Activity: Exclude the pictures, then restate every entry below exactly.

Materials provided:

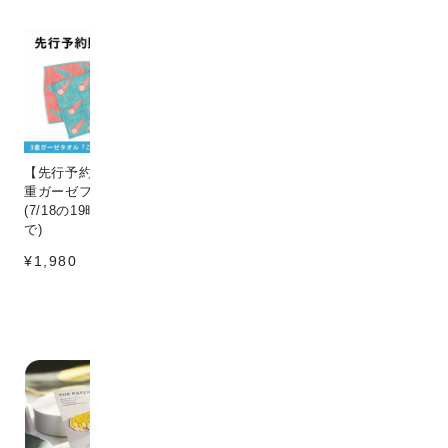
【先行予約販売】[こなゆき] 3
Circle & line natural
猫
重ガーゼフェイスタオル dino
¥198
¥1
(7/18の19時〜7/25の12時ま
で)
¥1,980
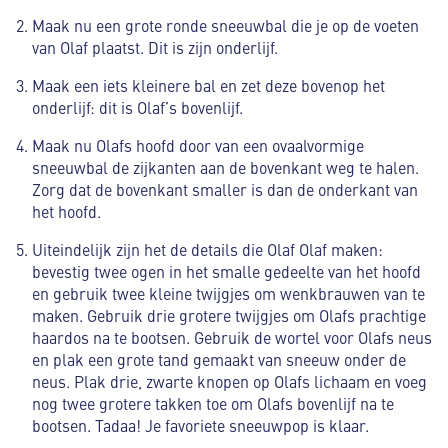
Maak nu een grote ronde sneeuwbal die je op de voeten
van Olaf plaatst. Dit is zijn onderlijf.
Maak een iets kleinere bal en zet deze bovenop het
onderlijf: dit is Olaf’s bovenlijf.
Maak nu Olafs hoofd door van een ovaalvormige
sneeuwbal de zijkanten aan de bovenkant weg te halen.
Zorg dat de bovenkant smaller is dan de onderkant van
het hoofd.
Uiteindelijk zijn het de details die Olaf Olaf maken:
bevestig twee ogen in het smalle gedeelte van het hoofd
en gebruik twee kleine twijgjes om wenkbrauwen van te
maken. Gebruik drie grotere twijgjes om Olafs prachtige
haardos na te bootsen. Gebruik de wortel voor Olafs neus
en plak een grote tand gemaakt van sneeuw onder de
neus. Plak drie, zwarte knopen op Olafs lichaam en voeg
nog twee grotere takken toe om Olafs bovenlijf na te
bootsen. Tadaa! Je favoriete sneeuwpop is klaar.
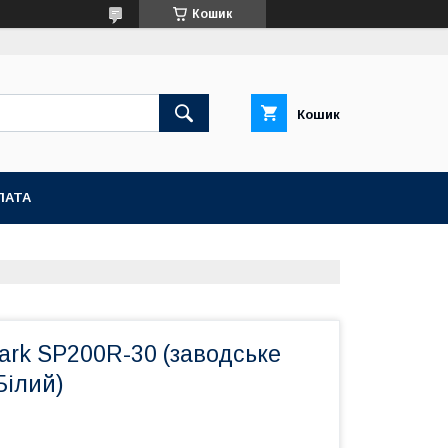
Кошик
Кошик
ЛАТА
ark SP200R-30 (заводське
Білий)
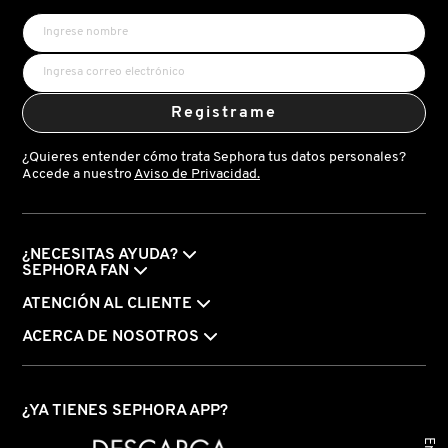
BROAD
VERSACE
SPECTRUM
MINERAL
SPF
30
SUNSCREEN
YVES SAINT LAURENT
(CREMA
HIDRATANTE
Registrame
LIGERA
CON
PROTECCIÓN
¿Quieres entender cómo trata Sephora tus datos personales?
SOLAR)
Accede a nuestro
Aviso de Privacidad.
¿NECESITAS AYUDA?
SEPHORA FAN
ATENCIÓN AL CLIENTE
ACERCA DE NOSOTROS
¿YA TIENES SEPHORA APP?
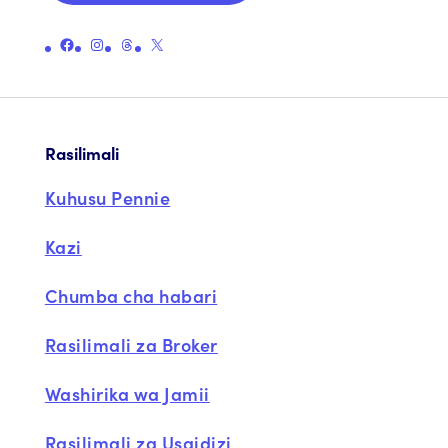
Unganisha kwenye ukurasa rasmi wa Facebook wa Pennie
Unganisha kwenye ukurasa rasmi wa Instagram wa Pennie
Unganisha kwenye ukurasa rasmi wa Pennie
Unganisha kwenye ukurasa rasmi wa Pennie X (zamani Twitter)
Rasilimali
Kuhusu Pennie
Kazi
Chumba cha habari
Rasilimali za Broker
Washirika wa Jamii
Rasilimali za Usaidizi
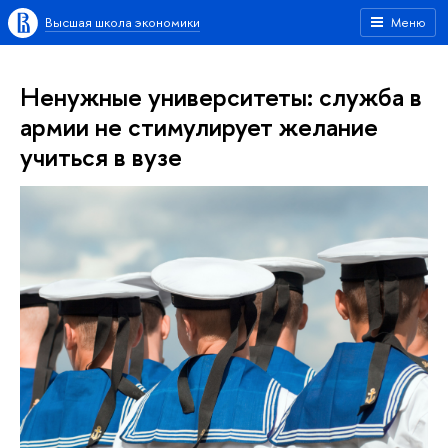
Высшая школа экономики
Меню
Ненужные университеты: служба в
армии не стимулирует желание
учиться в вузе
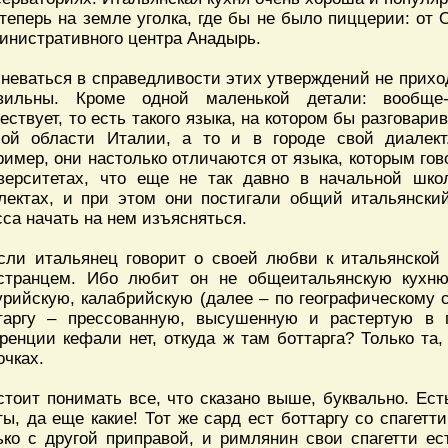
 теперь на земле уголка, где бы не было пиццерии: от 
инистративного центра Анадырь.
неваться в справедливости этих утверждений не прихо
вильны. Кроме одной маленькой детали: вообще-
ествует, то есть такого языка, на котором бы разговар
ой области Италии, а то и в городе свой диалек
ример, они настолько отличаются от языка, которым гов
верситетах, что еще не так давно в начальной шк
лектах, и при этом они постигали общий итальянский
сса начать на нем изъясняться.
сли итальянец говорит о своей любви к итальянской 
странцем. Ибо любит он не общеитальянскую кухню,
урийскую, калабрийскую (далее – по географическому 
таргу – прессованную, высушенную и растертую в 
ренции кефали нет, откуда ж там боттарга? Только та,
очках.
стоит понимать все, что сказано выше, буквально. Ес
ты, да еще какие! Тот же сард ест боттаргу со спагетт
ько с другой приправой, и римлянин свои спагетти ес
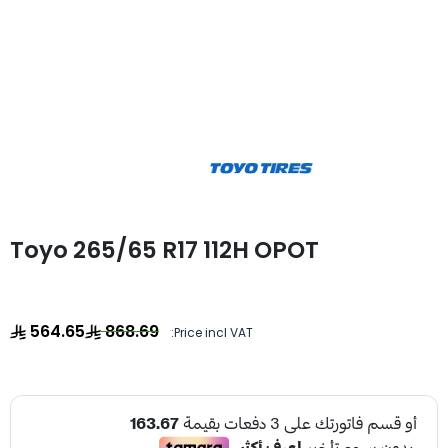
Toyo 265/65 R17 112H OPOT
564.65
868.69
Price incl VAT:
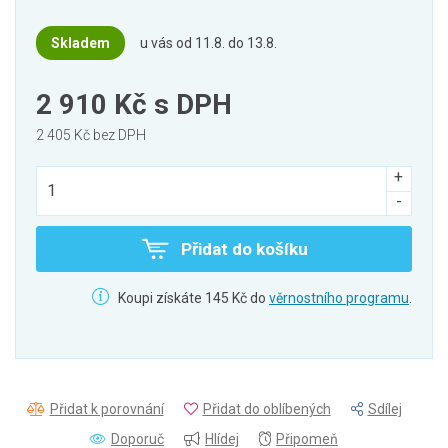
Skladem
u vás od 11.8. do 13.8.
2 910 Kč
s DPH
2 405 Kč bez DPH
Přidat do košíku
Koupi získáte 145 Kč do
věrnostního programu
.
Přidat k porovnání
Přidat do oblíbených
Sdílej
Doporuč
Hlídej
Připomeň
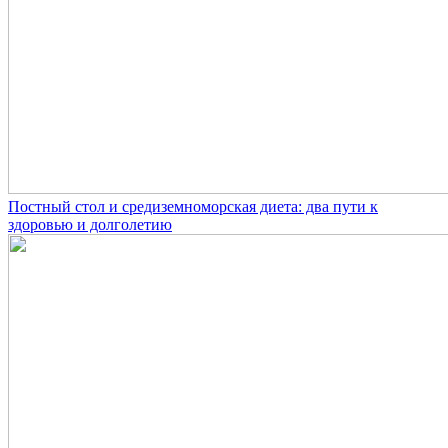
Постный стол и средиземноморская диета: два пути к
здоровью и долголетию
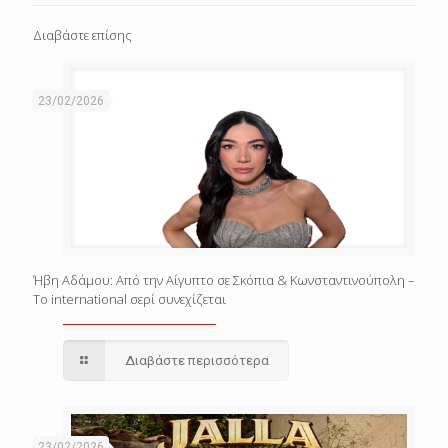
Διαβάστε επίσης
23/02/2026
Ήβη Αδάμου: Από την Αίγυπτο σε Σκόπια & Κωνσταντινούπολη –
Το international σερί συνεχίζεται
Διαβάστε περισσότερα
23/02/2026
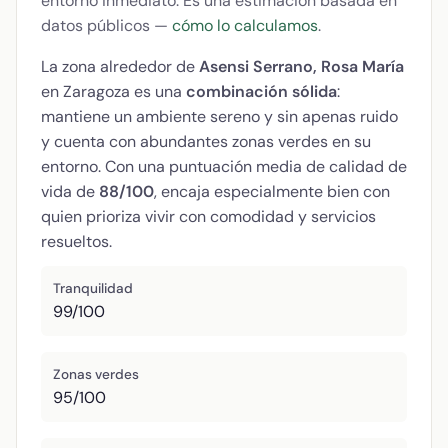
entorno inmediato. Es una estimación basada en
datos públicos —
cómo lo calculamos
.
La zona alrededor de
Asensi Serrano, Rosa María
en Zaragoza es una
combinación sólida
:
mantiene un ambiente sereno y sin apenas ruido
y cuenta con abundantes zonas verdes en su
entorno. Con una puntuación media de calidad de
vida de
88/100
, encaja especialmente bien con
quien prioriza vivir con comodidad y servicios
resueltos.
Tranquilidad
99/100
Zonas verdes
95/100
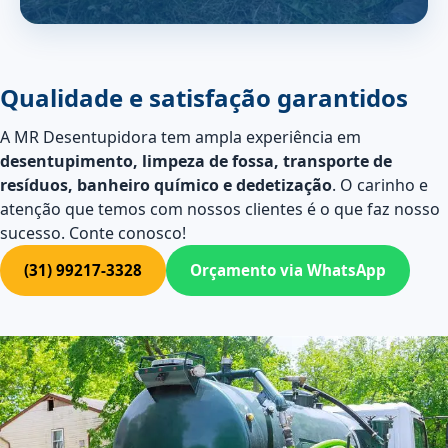
Qualidade e satisfação garantidos
A MR Desentupidora tem ampla experiência em
desentupimento, limpeza de fossa, transporte de
resíduos, banheiro químico e dedetização
. O carinho e
atenção que temos com nossos clientes é o que faz nosso
sucesso. Conte conosco!
(31) 99217-3328
Orçamento via WhatsApp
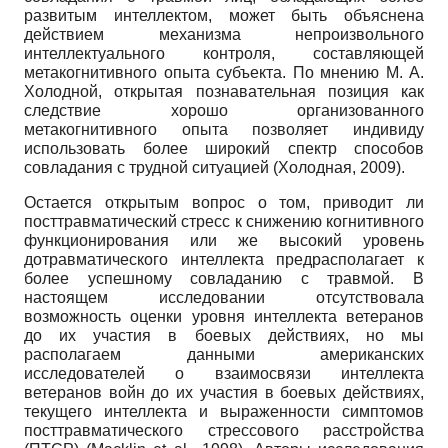
развитым интеллектом, может быть объяснена
действием механизма непроизвольного
интеллектуального контроля, составляющей
метакогнитивного опыта субъекта. По мнению М. А.
Холодной, открытая познавательная позиция как
следствие хорошо организованного
метакогнитивного опыта позволяет индивиду
использовать более широкий спектр способов
совладания с трудной ситуацией (Холодная, 2009).
Остается открытым вопрос о том, приводит ли
посттравматический стресс к снижению когнитивного
функционирования или же высокий уровень
дотравматического интеллекта предрасполагает к
более успешному совладанию с травмой. В
настоящем исследовании отсутствовала
возможность оценки уровня интеллекта ветеранов
до их участия в боевых действиях, но мы
располагаем данными американских
исследователей о взаимосвязи интеллекта
ветеранов войн до их участия в боевых действиях,
текущего интеллекта и выраженности симптомов
посттравматического стрессового расстройства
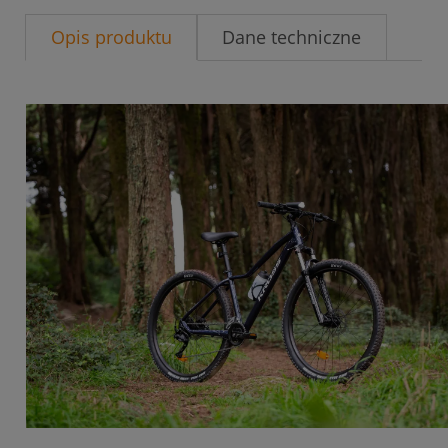
Opis produktu
Dane techniczne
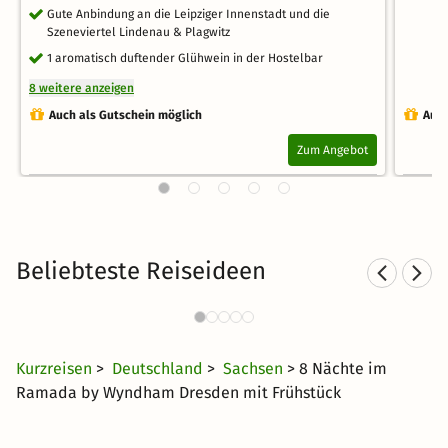
Gute Anbindung an die Leipziger Innenstadt und die
Szeneviertel Lindenau & Plagwitz
1 aromatisch duftender Glühwein in der Hostelbar
8 weitere anzeigen
Auch als Gutschein möglich
Auch
Zum Angebot
Beliebteste Reiseideen
Städtereisen nach Dresden
S
391 Angebote
20 €
ab
Kurzreisen
>
Deutschland
>
Sachsen
> 8 Nächte im
Ramada by Wyndham Dresden mit Frühstück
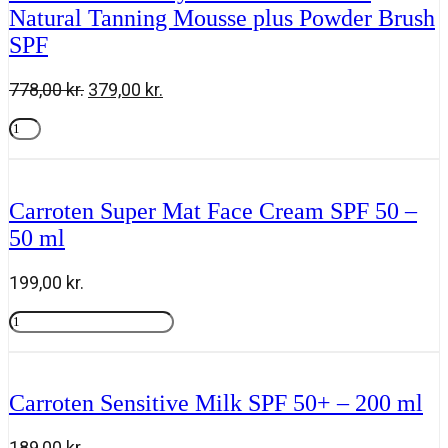
Natural Tanning Mousse plus Powder Brush
Perle
de
SPF
Soleil
+
Powder
Den
Den
778,00
kr.
379,00
kr.
Brush
oprindelige
aktuelle
SPF
Marc
pris
pris
50
inbane
Tilføj til kurv
var:
er:
antal
Choyez-
778,00 kr..
379,00 kr..
Vous
Gaveæske
Carroten Super Mat Face Cream SPF 50 –
Natural
50 ml
Tanning
Mousse
plus
199,00
kr.
Powder
Brush
Carroten
SPF
Super
Tilføj til kurv
antal
Mat
Face
Cream
Carroten Sensitive Milk SPF 50+ – 200 ml
SPF
50
-
189,00
kr.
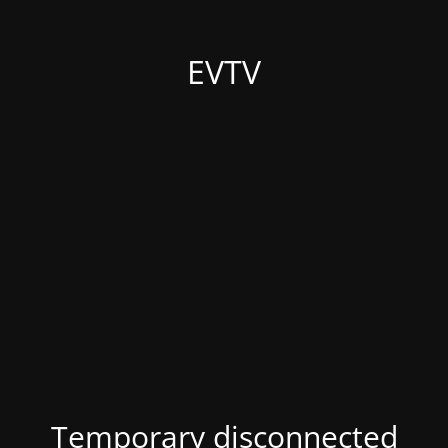
EVTV
Temporary disconnected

Solution:
【先行予約販売】[こなゆき] 3
Circle & line natural
猫
重ガーゼフェイスタオル dino
¥198
¥1
(7/18の19時〜7/25の12時ま
で)
¥1,980
Maak nu een grote ronde sneeuwbal die je op de voeten
van Olaf plaatst. Dit is zijn onderlijf.
Maak een iets kleinere bal en zet deze bovenop het
onderlijf: dit is Olaf’s bovenlijf.
Maak nu Olafs hoofd door van een ovaalvormige
sneeuwbal de zijkanten aan de bovenkant weg te halen.
Zorg dat de bovenkant smaller is dan de onderkant van
het hoofd.
Uiteindelijk zijn het de details die Olaf Olaf maken:
bevestig twee ogen in het smalle gedeelte van het hoofd
en gebruik twee kleine twijgjes om wenkbrauwen van te
maken. Gebruik drie grotere twijgjes om Olafs prachtige
haardos na te bootsen. Gebruik de wortel voor Olafs neus
en plak een grote tand gemaakt van sneeuw onder de
neus. Plak drie, zwarte knopen op Olafs lichaam en voeg
nog twee grotere takken toe om Olafs bovenlijf na te
bootsen. Tadaa! Je favoriete sneeuwpop is klaar.
Кошик
Кошик
ЛАТА
ark SP200R-30 (заводське
Білий)
BROAD
VERSACE
SPECTRUM
MINERAL
SPF
30
SUNSCREEN
YVES SAINT LAURENT
(CREMA
HIDRATANTE
Registrame
LIGERA
CON
PROTECCIÓN
¿Quieres entender cómo trata Sephora tus datos personales?
SOLAR)
Accede a nuestro
Aviso de Privacidad.
¿NECESITAS AYUDA?
SEPHORA FAN
ATENCIÓN AL CLIENTE
ACERCA DE NOSOTROS
¿YA TIENES SEPHORA APP?
Unganisha kwenye ukurasa rasmi wa Facebook wa Pennie
Unganisha kwenye ukurasa rasmi wa Instagram wa Pennie
Unganisha kwenye ukurasa rasmi wa Pennie
Unganisha kwenye ukurasa rasmi wa Pennie X (zamani Twitter)
Rasilimali
Kuhusu Pennie
Kazi
Chumba cha habari
Rasilimali za Broker
Washirika wa Jamii
Rasilimali za Usaidizi
Высшая школа экономики
Меню
Ненужные университеты: служба в
армии не стимулирует желание
учиться в вузе
 теперь на земле уголка, где бы не было пиццерии: от 
инистративного центра Анадырь.
неваться в справедливости этих утверждений не прихо
вильны. Кроме одной маленькой детали: вообще-
ествует, то есть такого языка, на котором бы разговар
ой области Италии, а то и в городе свой диалек
ример, они настолько отличаются от языка, которым гов
верситетах, что еще не так давно в начальной шк
лектах, и при этом они постигали общий итальянский
сса начать на нем изъясняться.
сли итальянец говорит о своей любви к итальянской 
странцем. Ибо любит он не общеитальянскую кухню,
урийскую, калабрийскую (далее – по географическому 
таргу – прессованную, высушенную и растертую в 
ренции кефали нет, откуда ж там боттарга? Только та,
очках.
стоит понимать все, что сказано выше, буквально. Ес
ты, да еще какие! Тот же сард ест боттаргу со спагетт
ько с другой приправой, и римлянин свои спагетти ес
Toyo 265/65 R17 112H OPOT
564.65
868.69
Price incl VAT:
Skladem
u vás od 11.8. do 13.8.
2 910 Kč
s DPH
2 405 Kč bez DPH
Přidat do košíku
Koupi získáte 145 Kč do
věrnostního programu
.
Přidat k porovnání
Přidat do oblíbených
Sdílej
Doporuč
Hlídej
Připomeň
Постный стол и средиземноморская диета: два пути к
здоровью и долголетию
Διαβάστε επίσης
23/02/2026
Ήβη Αδάμου: Από την Αίγυπτο σε Σκόπια & Κωνσταντινούπολη –
Το international σερί συνεχίζεται
Διαβάστε περισσότερα
23/02/2026
entorno inmediato. Es una estimación basada en
datos públicos —
cómo lo calculamos
.
La zona alrededor de
Asensi Serrano, Rosa María
en Zaragoza es una
combinación sólida
:
mantiene un ambiente sereno y sin apenas ruido
y cuenta con abundantes zonas verdes en su
entorno. Con una puntuación media de calidad de
vida de
88/100
, encaja especialmente bien con
quien prioriza vivir con comodidad y servicios
resueltos.
Tranquilidad
99/100
Zonas verdes
95/100
Qualidade e satisfação garantidos
A MR Desentupidora tem ampla experiência em
desentupimento, limpeza de fossa, transporte de
resíduos, banheiro químico e dedetização
. O carinho e
atenção que temos com nossos clientes é o que faz nosso
sucesso. Conte conosco!
(31) 99217-3328
Orçamento via WhatsApp
развитым интеллектом, может быть объяснена
действием механизма непроизвольного
интеллектуального контроля, составляющей
метакогнитивного опыта субъекта. По мнению М. А.
Холодной, открытая познавательная позиция как
следствие хорошо организованного
метакогнитивного опыта позволяет индивиду
использовать более широкий спектр способов
совладания с трудной ситуацией (Холодная, 2009).
Остается открытым вопрос о том, приводит ли
посттравматический стресс к снижению когнитивного
функционирования или же высокий уровень
дотравматического интеллекта предрасполагает к
более успешному совладанию с травмой. В
настоящем исследовании отсутствовала
возможность оценки уровня интеллекта ветеранов
до их участия в боевых действиях, но мы
располагаем данными американских
исследователей о взаимосвязи интеллекта
ветеранов войн до их участия в боевых действиях,
текущего интеллекта и выраженности симптомов
посттравматического стрессового расстройства
Opis produktu
Dane techniczne
Gute Anbindung an die Leipziger Innenstadt und die
Szeneviertel Lindenau & Plagwitz
1 aromatisch duftender Glühwein in der Hostelbar
8 weitere anzeigen
Auch als Gutschein möglich
Auch
Zum Angebot
Beliebteste Reiseideen
Städtereisen nach Dresden
S
391 Angebote
20 €
ab
Kurzreisen
>
Deutschland
>
Sachsen
> 8 Nächte im
Ramada by Wyndham Dresden mit Frühstück
Natural Tanning Mousse plus Powder Brush
Perle
de
SPF
Soleil
+
Powder
Den
Den
778,00
kr.
379,00
kr.
Brush
oprindelige
aktuelle
SPF
Marc
pris
pris
50
inbane
Tilføj til kurv
var:
er:
antal
Choyez-
778,00 kr..
379,00 kr..
Vous
Gaveæske
Carroten Super Mat Face Cream SPF 50 –
Natural
50 ml
Tanning
Mousse
plus
199,00
kr.
Powder
Brush
Carroten
SPF
Super
Tilføj til kurv
antal
Mat
Face
Cream
Carroten Sensitive Milk SPF 50+ – 200 ml
SPF
50
-
189,00
kr.
EVTV
Temporary disconnected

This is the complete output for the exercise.